4.1.3   In Bezug auf Therapiemöglichkeiten des Knies ist deshalb nicht verständlich, wenn der Beschwerdeführer beschwerdeweise die Feststellung beantragt, wonach von der Fortsetzung der ärztlichen Behandlung eine namhafte Besserung des Gesundheitszustandes zu erwarten sei (Urk. 1 S. 2). Nachdem sämtliche Ärzte - gar die vom Beschwerdeführer selber beauftragten - die Möglichkeit einer namhaften Besserung des Gesundheitszustands ausdrücklich verneint haben, erübrigen sich weitere Ausführungen zum beschwerdeführerischen Antrag und insbesondere auch zur Zulässigkeit eines Feststellungsbegehrens.
4.2
4.2.1   Auch in Bezug auf die Kausalität der Rückenbeschwerden zu dem das linke Knie betreffenden Unfall sind sich die Ärzte einig. Dr. I.___ sah bereits nach der erstmaligen Thematisierung der Rückenschmerzen und nach Einsicht in die Computertomographie-Bilder vom 25. März 2002 einen Zusammenhang zur Knieproblematik als nicht gegeben (Urk. 10/22 S. 3). Dr. H.___ schloss sich in der Folge dieser Ansicht an, obwohl er einen Zusammenhang nicht generell als unmöglich erachtete (Urk. 10/26). Dr. L.___ sprach gar von einem klar degenerativen Prozess ohne Zusammenhang zur Verletzung am linken Knie (Urk. 10/75), währenddem Dr. N.___ einen Zusammenhang bloss für möglich erachtete, nicht aber für überwiegend wahrscheinlich. Die Dres. J.___ und K.___ enthielten sich einer diesbezüglichen Einschätzung (Urk. 10/70-71).

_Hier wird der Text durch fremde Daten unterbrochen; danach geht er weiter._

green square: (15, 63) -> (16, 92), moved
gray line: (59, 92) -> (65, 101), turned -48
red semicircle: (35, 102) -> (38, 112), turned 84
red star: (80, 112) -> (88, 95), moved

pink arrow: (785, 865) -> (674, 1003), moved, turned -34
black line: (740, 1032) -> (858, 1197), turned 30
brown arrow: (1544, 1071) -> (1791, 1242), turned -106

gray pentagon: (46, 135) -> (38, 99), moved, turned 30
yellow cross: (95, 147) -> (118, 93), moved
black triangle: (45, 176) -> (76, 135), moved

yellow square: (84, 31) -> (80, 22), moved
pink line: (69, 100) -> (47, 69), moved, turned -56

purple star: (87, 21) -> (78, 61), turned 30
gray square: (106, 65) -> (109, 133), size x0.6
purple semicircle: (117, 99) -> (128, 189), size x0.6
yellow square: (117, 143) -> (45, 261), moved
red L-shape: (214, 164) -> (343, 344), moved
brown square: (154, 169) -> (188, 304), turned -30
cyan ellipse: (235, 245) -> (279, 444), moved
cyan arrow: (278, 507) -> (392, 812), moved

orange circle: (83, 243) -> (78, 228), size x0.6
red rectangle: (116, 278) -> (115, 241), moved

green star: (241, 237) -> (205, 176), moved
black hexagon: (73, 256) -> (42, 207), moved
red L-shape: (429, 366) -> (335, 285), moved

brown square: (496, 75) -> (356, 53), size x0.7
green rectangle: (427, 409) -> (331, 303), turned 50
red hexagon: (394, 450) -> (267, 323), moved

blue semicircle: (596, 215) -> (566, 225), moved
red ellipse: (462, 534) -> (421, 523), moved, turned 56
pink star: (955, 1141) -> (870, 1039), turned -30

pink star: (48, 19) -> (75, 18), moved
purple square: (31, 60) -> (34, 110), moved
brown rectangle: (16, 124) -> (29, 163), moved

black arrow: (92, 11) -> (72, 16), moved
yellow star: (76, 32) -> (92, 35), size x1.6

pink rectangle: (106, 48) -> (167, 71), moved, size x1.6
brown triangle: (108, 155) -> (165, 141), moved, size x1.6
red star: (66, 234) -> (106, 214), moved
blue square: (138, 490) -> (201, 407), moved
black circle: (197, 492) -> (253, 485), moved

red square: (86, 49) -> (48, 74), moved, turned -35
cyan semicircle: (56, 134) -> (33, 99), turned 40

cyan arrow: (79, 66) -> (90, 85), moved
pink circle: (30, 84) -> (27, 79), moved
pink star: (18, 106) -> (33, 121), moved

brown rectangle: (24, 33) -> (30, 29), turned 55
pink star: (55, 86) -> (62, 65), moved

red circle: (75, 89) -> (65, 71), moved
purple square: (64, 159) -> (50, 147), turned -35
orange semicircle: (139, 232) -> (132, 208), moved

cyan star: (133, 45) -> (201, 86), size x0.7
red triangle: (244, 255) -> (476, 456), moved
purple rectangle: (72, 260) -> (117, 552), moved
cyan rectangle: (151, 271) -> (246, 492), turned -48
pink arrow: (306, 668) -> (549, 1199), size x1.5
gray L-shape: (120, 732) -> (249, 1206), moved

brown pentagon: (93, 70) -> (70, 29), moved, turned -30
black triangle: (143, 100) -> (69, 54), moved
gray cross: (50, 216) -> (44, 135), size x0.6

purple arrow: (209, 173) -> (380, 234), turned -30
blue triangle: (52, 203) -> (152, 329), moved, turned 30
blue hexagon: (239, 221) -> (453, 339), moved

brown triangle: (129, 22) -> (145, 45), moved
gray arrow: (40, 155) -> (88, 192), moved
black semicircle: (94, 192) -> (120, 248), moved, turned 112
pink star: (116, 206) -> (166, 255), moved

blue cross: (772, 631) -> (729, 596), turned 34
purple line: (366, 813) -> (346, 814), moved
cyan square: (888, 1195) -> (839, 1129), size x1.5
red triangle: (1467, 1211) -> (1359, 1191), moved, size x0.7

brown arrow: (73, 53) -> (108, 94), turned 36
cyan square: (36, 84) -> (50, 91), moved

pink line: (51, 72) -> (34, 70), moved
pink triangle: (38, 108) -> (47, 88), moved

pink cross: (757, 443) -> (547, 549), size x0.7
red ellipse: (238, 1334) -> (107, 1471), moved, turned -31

4.2.2   Der vom Beschwerdeführer beauftragte Dr. Q.___ stellte die Rückenbeschwerden nicht in einen Zusammenhang mit der Knieschädigung, sondern erachtete es als wahrscheinlich, dass die Rückenschmerzen Spätfolgen eines Verhebeereignisses mit Lumbago vom Mai 2001 seien (Urk. 27/3 S. 2). Abgesehen davon, dass ein Verhebetrauma keinen Unfall im Rechtssinne darstellt, entspricht es im Bereich des Unfallversicherungsrechts einer medizinischen Erfahrungstatsache, dass praktisch alle Diskushernien bei Vorliegen degenerativer Bandscheibenveränderungen entstehen und ein Unfallereignis nur ausnahmsweise, unter besonderen Voraussetzungen, als eigentliche Ursache in Betracht fällt. Als weitgehend unfallbedingt kann eine Diskushernie betrachtet werden, wenn das Unfallereignis von besonderer Schwere und geeignet war, eine Schädigung der Bandscheibe herbeizuführen, und die Symptome der Diskushernie (vertebrales oder radikuläres Syndrom) unverzüglich und mit sofortiger Arbeitsunfähigkeit auftreten. Wird die Diskushernie durch den Unfall lediglich ausgelöst, nicht aber verursacht, übernimmt die Unfallversicherung den durch das Unfallereignis ausgelösten Beschwerdeschub, spätere Rezidive dagegen nur, wenn eindeutige Brückensymptome gegeben sind (Urteil des Eidgenössischen Versicherungsgerichts in Sachen E. vom 12. Februar 2004, U 185/03, Erw. 3.1 mit zahlreichen weiteren Hinweisen).
         Weiter setzte sich Dr. Q.___ mit keinem Wort mit den begründeten Einschätzungen der übrigen Ärzte auseinander und wies gar nicht auf die Möglichkeit einer degenerativen Problematik hin. Schliesslich sprach auch er nicht von einer überwiegenden Wahrscheinlichkeit des Zusammenhangs eines Unfalls mit den Rückenproblemen.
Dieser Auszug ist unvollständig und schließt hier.